Stuck in "Shortbus"

Shortbus.Director: John Cameron Mitchell. Arriving before HBO’s coital Tell Me That You Love Me, this rather sweet exploration of relationships set in a post 9/11 New York also uses explicit sex as one of its many narrative tools. The result is often sexy and funny (see Francois Ozon) but also a little sad in its depiction of young adults whose sexual bumblings reflect less pornographic ecstasies, but a carnality that feels painfully real. Cameron manages an honest depiction of the very human hoops we traverse in search of connection. It may not fly with the morality police but grownups will get it.

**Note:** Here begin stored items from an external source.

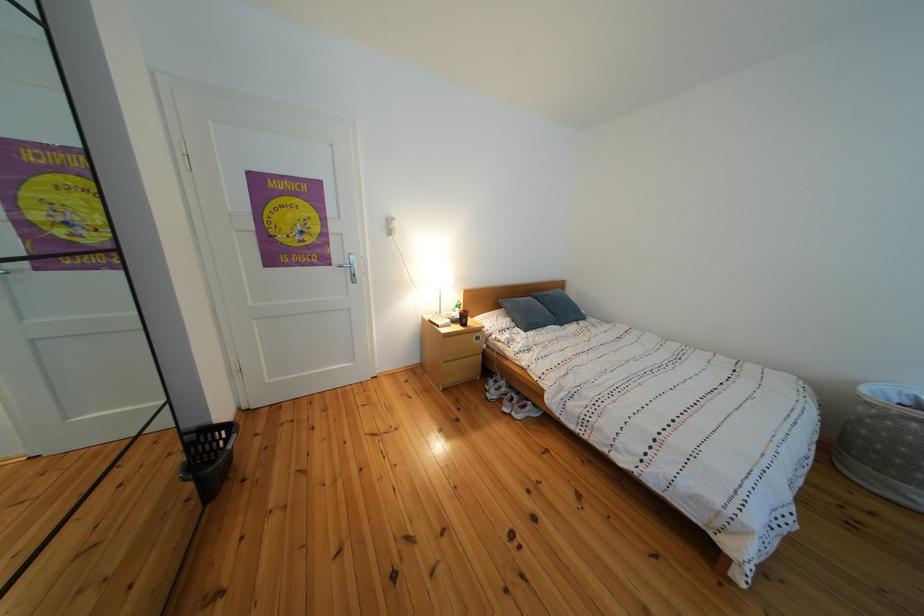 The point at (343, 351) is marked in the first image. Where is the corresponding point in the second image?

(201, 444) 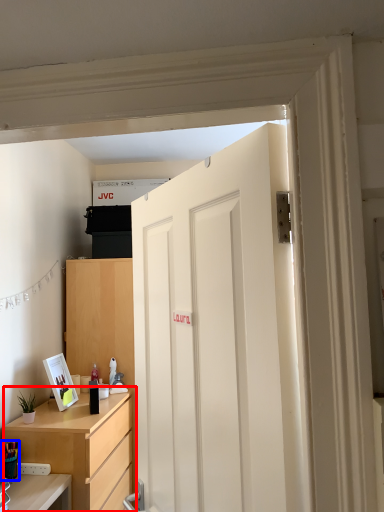 Question: Which object appears closest to the camera in this image, cabinetry (highlighted by a red box) or stationery (highlighted by a blue box)?

Choices:
 (A) cabinetry
 (B) stationery

Answer: (B)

X2000. Director: François Ozon. These shorts show the quirky surrealism of a filmmaker whose feature-length work (Under the Sand, Swimming Pool, Time to Leave) bursts with sex, mystery, fear and elegance. From adolescent sexual curiosity (Truth or Dare) to ironic revelations sparked by looming mortality (The Little Death) Ozon achieves odd shocks by peering beneath life’s unremarkable surfaces to view the lurking volcanos beneath. One of my favorite filmmakers; this is a great introduction to a modern original.

Zodiac. Director: David Fincher. Fincher breathes new life into what’s become a cliché (a cat-and-mouse tango between a rampaging serial killer and his pursuers) via his take on the Zodiac murders that plagued the West Coast back in the 70s. It’s a different Fincher from Seven and Fight Club: there’s violence, but the real story is his use of slowness and deliberation to ramp up the tension. It all plays like a maddening puzzle, and Fincher makes us feel the combatant’s shifting tides of paranoia and obsession.

Army of Shadows: Director: Jean-Pierre Melville. Made in 1969, but not released in this country until 2006, this striking black-and-white film is a peak for Melville, and world cinema. Dry as a bone in its depiction of a covert French Resistance operation, Melville gives lesser auteurs (Spielberg, et al) a lesson in storytelling sans overselling, over explaining. There’s no telegraphing, no manipulation, only the camera’s clear-eyed perusal of the film’s characters as they struggle with issues of loyalty, commitment and their dwindling moral compasses.